How the Sandinistas have radicalized the revolution

The visit of Pope John Paul II to Nicaragua provides us with a useful reminder of how far the Sandinista revolution has strayed from its original commitment to pluralism and nonalignment. His reception by the comandantes may be a preview of his visit to Poland later this year.

The Sandinistas did everything they could to keep themselves in the limelight and deny it to Archbishop Miguel Obando y Bravo, the liberal campesino prelate who was in the vanguard of the fight against Somoza. During the civil war, the Sandinistas considered the archbishop a friend. Now, because of his efforts to preserve an open society, they have labeled him a counterrevolutionary.

At the open-air papal mass attended by several hundred thousand Nicaraguans, the Sandinistas attempted to stack the crowd by denying transportation and access to followers of the archbishop - evoking the image of the Salvadorean guerrillas burning buses so that voters could not get to the polls in last year's elections. The Sandinistas also assured that their claque was in the front of the crowd and had access to voice amplification equipment.

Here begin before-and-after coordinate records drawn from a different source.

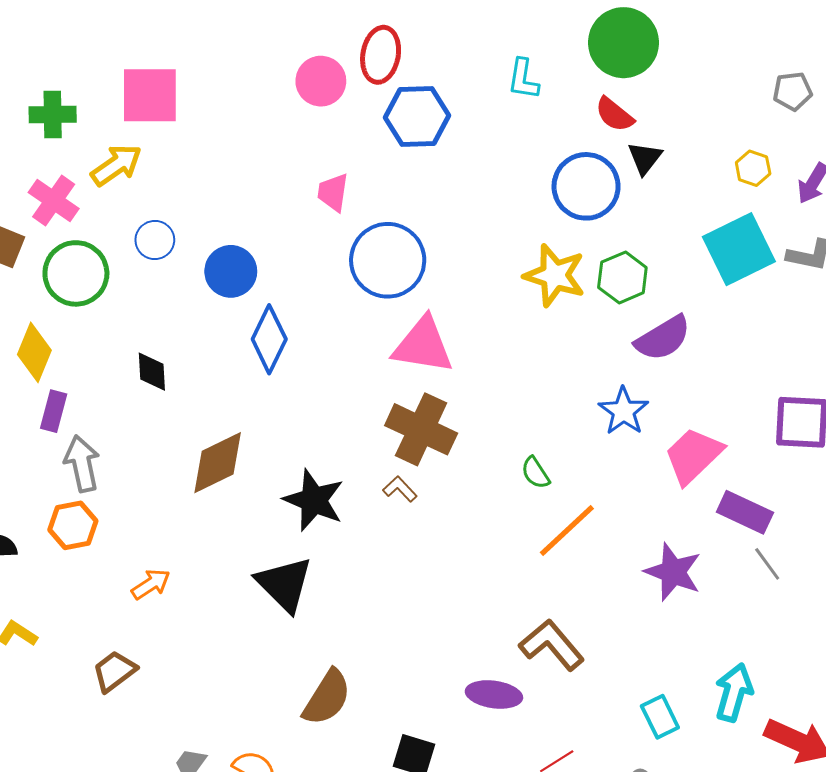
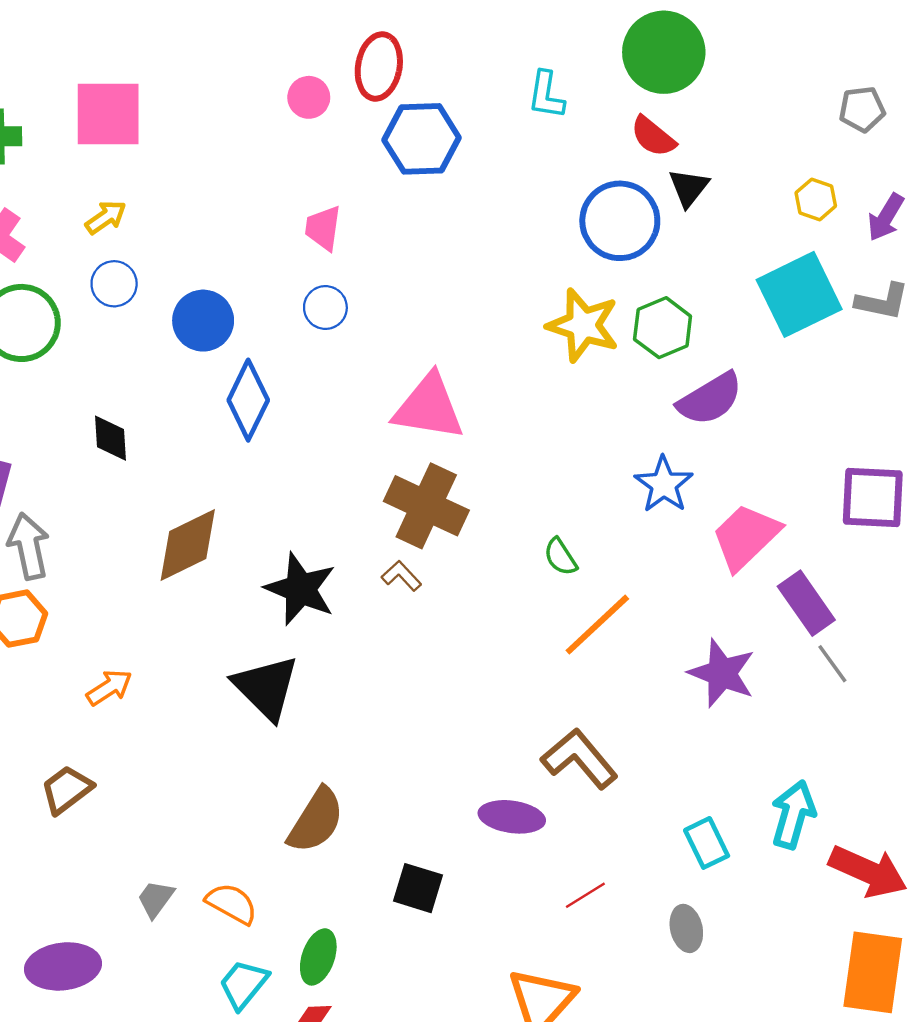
pink circle: (321, 81) -> (309, 97), size x0.7
yellow arrow: (116, 165) -> (106, 217), moved, size x0.7
blue circle: (388, 260) -> (325, 308), moved, size x0.5
purple rectangle: (745, 512) -> (806, 603), turned 30

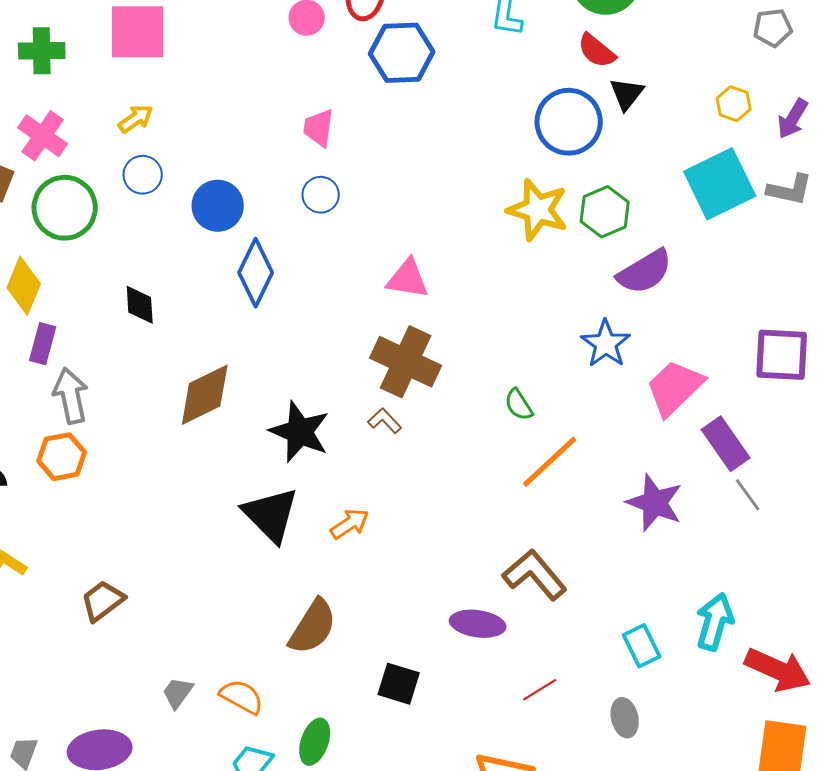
pink triangle: (429, 407) -> (408, 279), size x0.7
orange arrow: (109, 687) -> (350, 524), moved

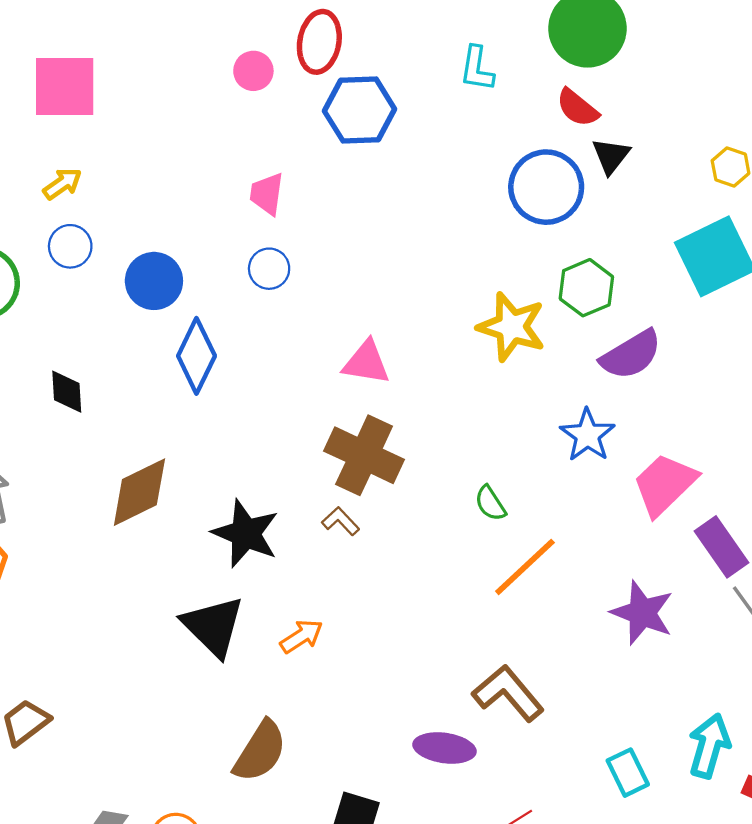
yellow star: (538, 210) -> (512, 327), moved

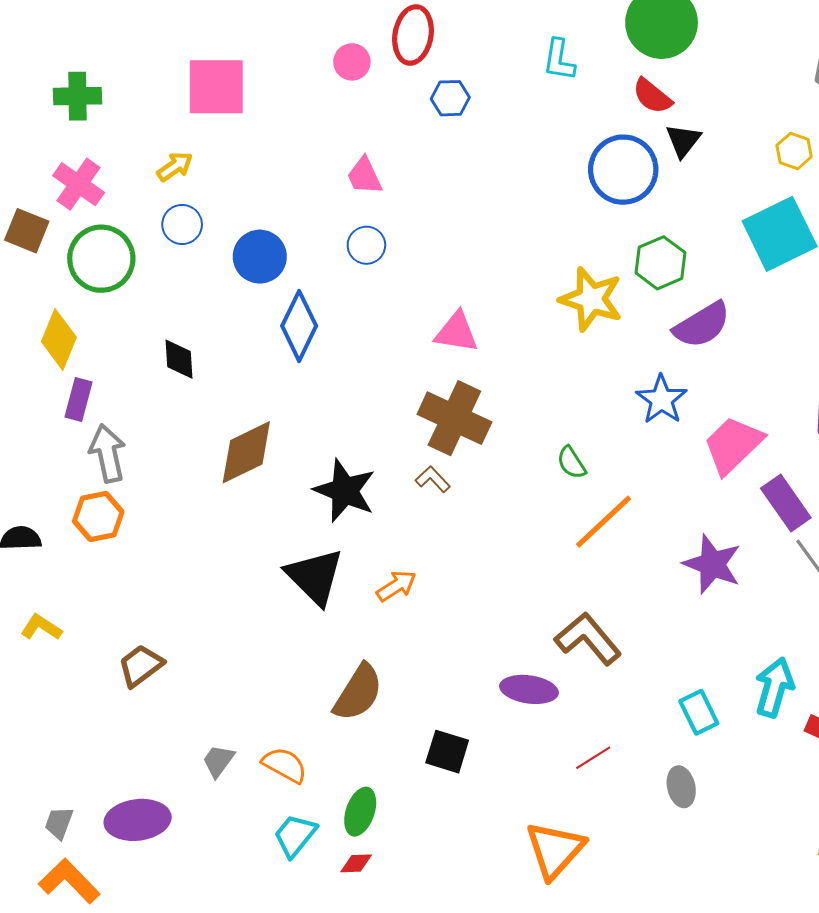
pink square: (65, 87) -> (216, 87), moved
blue hexagon: (360, 110) -> (450, 98), size x0.6
pink trapezoid: (267, 194) -> (364, 176), turned -33

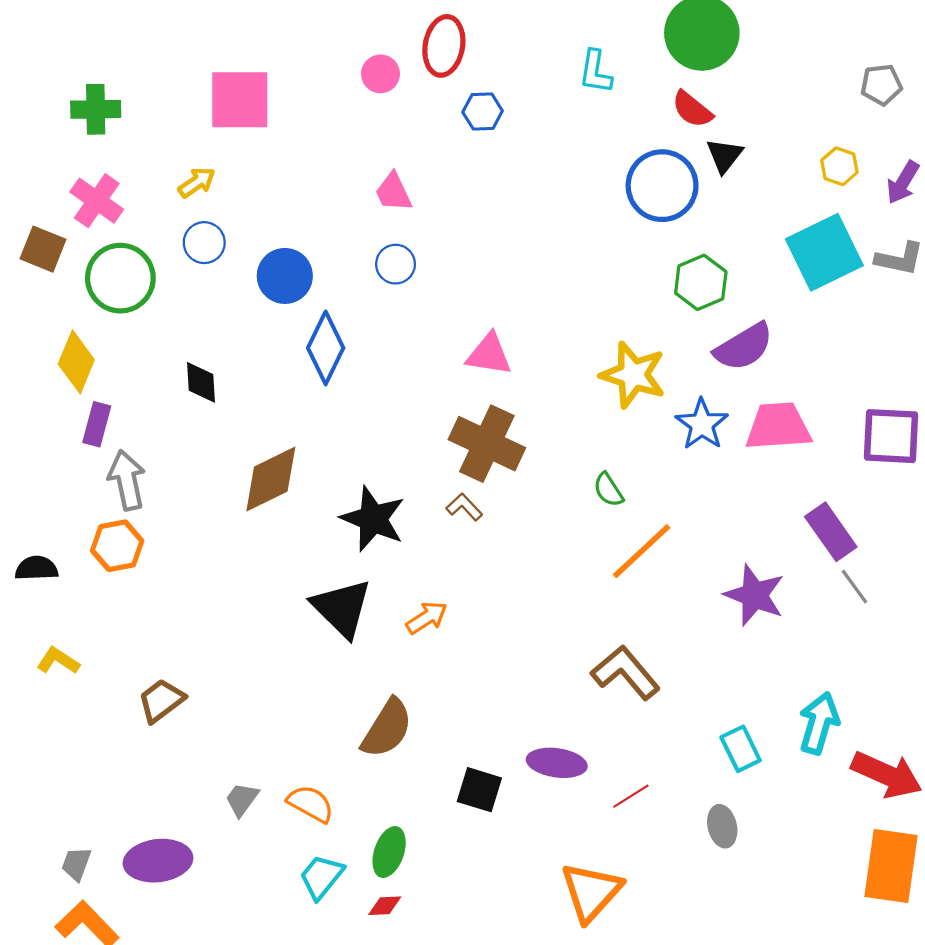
yellow star: (591, 299) -> (633, 375), moved
pink trapezoid: (733, 445) -> (778, 426), moved, turned 40
purple ellipse: (529, 689) -> (557, 763), moved

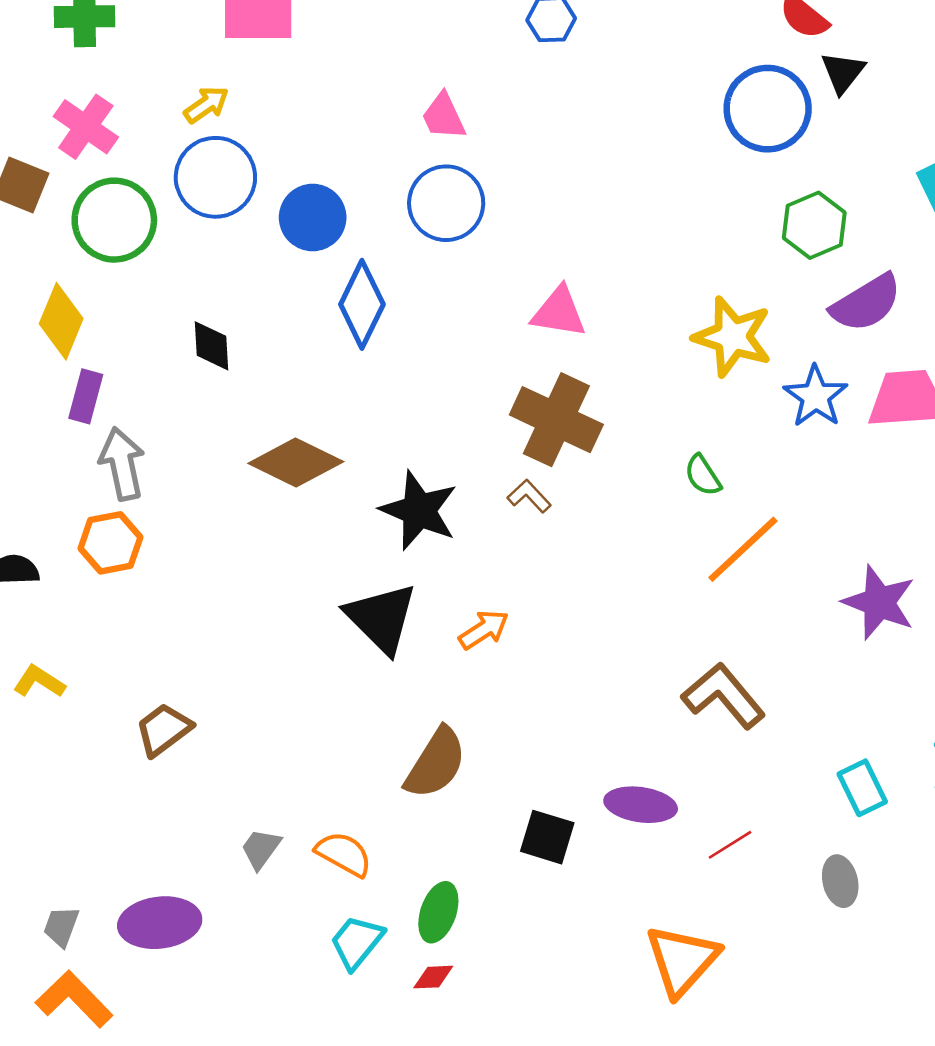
blue circle: (204, 243) -> (215, 177), size x1.6
blue circle: (396, 264) -> (446, 203), size x1.6
brown diamond: (271, 479) -> (296, 462), turned 52

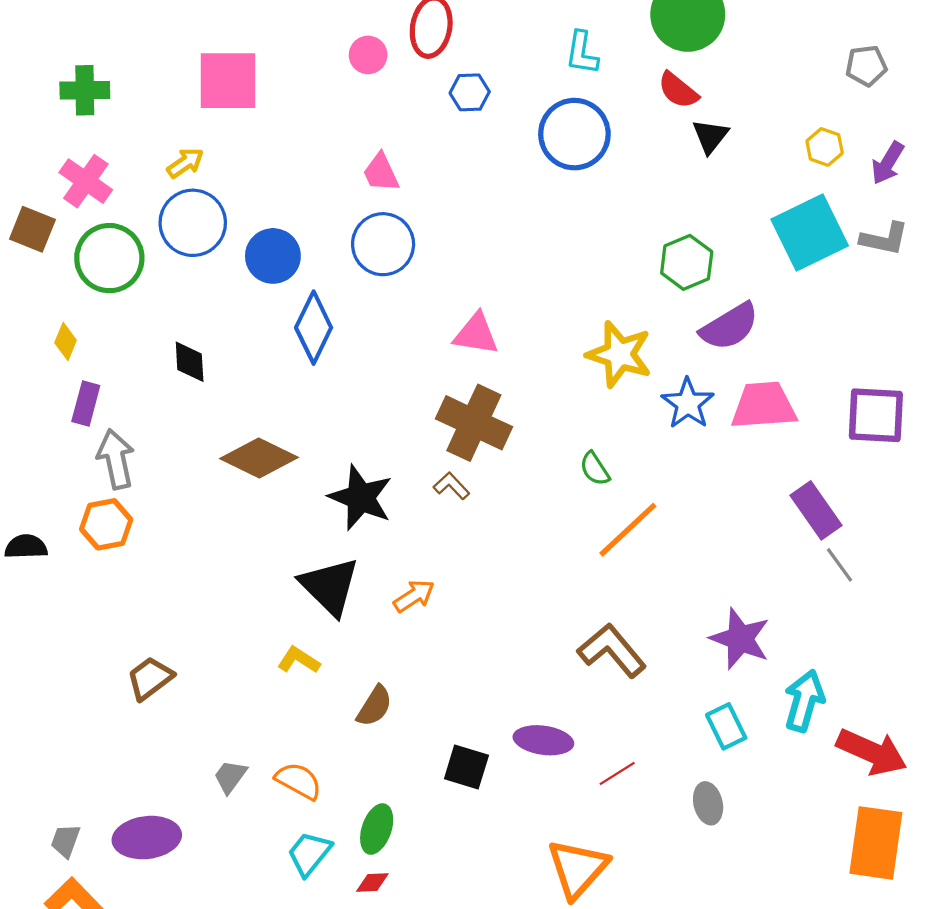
blue circle: (768, 109) -> (574, 134), moved
yellow diamond: (61, 321) -> (66, 341), size x0.6
purple star: (879, 602) -> (740, 639), moved
yellow L-shape: (39, 682) -> (299, 660), moved
brown semicircle: (436, 763) -> (374, 706), size x0.7

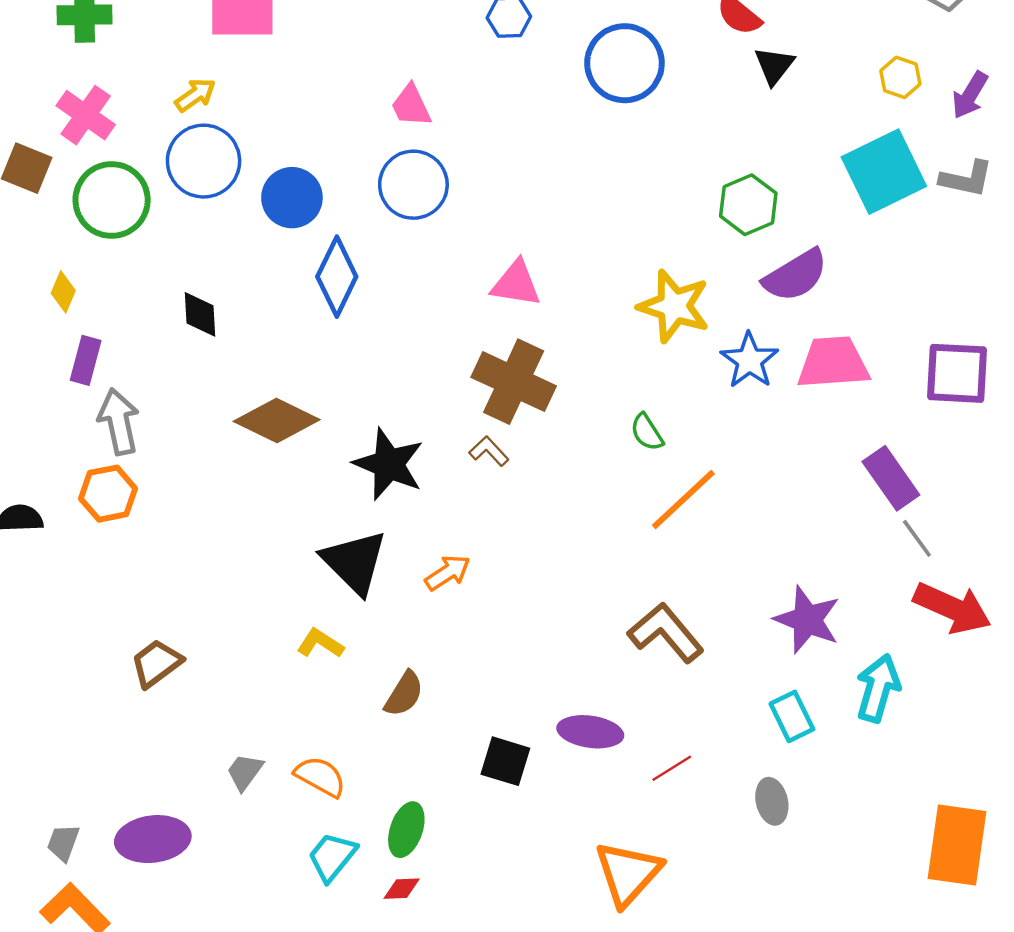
red arrow: (872, 752) -> (952, 608), moved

Sandinista manipulation notwithstanding, the New York Times reported that it appeared that a majority of the crowd supported the archbishop. When the Pope called out ''Silencio!'' to still the claque, there was loud applause.

There are still elements of the left in the United States who apologize for Sandinista excesses as ''errors'' of youth and inexperience. These events should make it clear that Sandinista authoritarianism is not random and capricious. The refusal of the Sandinistas to permit the visit of representatives of Polish Solidarity last year, and their labeling of the representatives as ''counterrevolutionaries,'' was not an isolated ''error.'' Nor was the parading of the archbishop's secretary, a priest, naked before television and newspaper cameras.

Comandante Daniel Ortega repeatedly and vehemently attacked US policy in Central America, something he has been doing regularly since his maiden speech at the nonaligned meeting in Havana in September 1979. But then US policy was clearly to try to build a constructive new relationship with Nicaragua, and his provocative rhetorical excesses had little credibility.

That rhetoric, Sandinista assaults on pluralism, and increasing evidence of a Sandinista foreign policy closely aligned with Cuba and the Soviet Union made a constructive new relationship impossible. However, the Reagan administration has engaged in a considerable amount of provocative rhetoric of its own, and the truculence of that rhetoric, coupled with apparent links to the discredited Somocistas, has helped the Sandinistas to cast the US in the role of Goliath to their David.

How much better US interests would have been served by a public posture of regret rather than menace.

But the recent events should remind us that it is Sandinista Marxist authoritarianism which has principally determined the radicalization of the Nicaraguan revolution and the confrontation between Nicaragua and the US.